* YOUR GOAL *
The answer must consist of every line in the data below that holds the word "Virtual".

* Data entries *
= = =

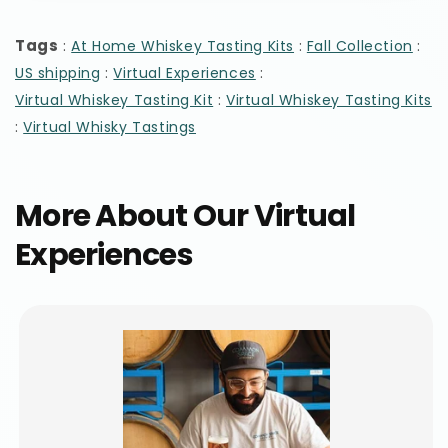
Tags
:
:
:
At Home Whiskey Tasting Kits
Fall Collection
:
:
US shipping
Virtual Experiences
:
Virtual Whiskey Tasting Kit
Virtual Whiskey Tasting Kits
:
Virtual Whisky Tastings
More About Our Virtual
Experiences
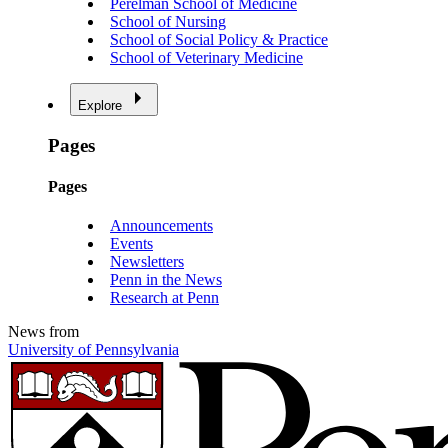
Perelman School of Medicine
School of Nursing
School of Social Policy & Practice
School of Veterinary Medicine
Explore
Pages
Pages
Announcements
Events
Newsletters
Penn in the News
Research at Penn
News from
University of Pennsylvania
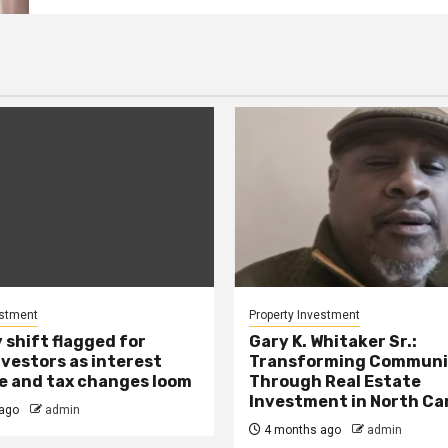
estment
Property Investment
 shift flagged for
Gary K. Whitaker Sr.:
nvestors as interest
Transforming Communi
se and tax changes loom
Through Real Estate
Investment in North Ca
ago
admin
4 months ago
admin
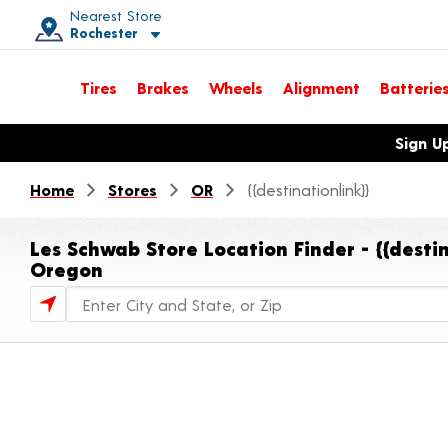
Nearest Store
Rochester
Toggle store location details
Tires
Brakes
Wheels
Alignment
Batterie
Opens warranty information dialog with language options
Sign U
Home
Stores
OR
{{destinationlink}}
Les Schwab Store Location Finder - {{destin
Oregon
Store Locator Search Bar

= = =

* SOLUTION *
Virtual Experiences
Virtual Whiskey Tasting Kit
Virtual Whiskey Tasting Kits
Virtual Whisky Tastings
More About Our Virtual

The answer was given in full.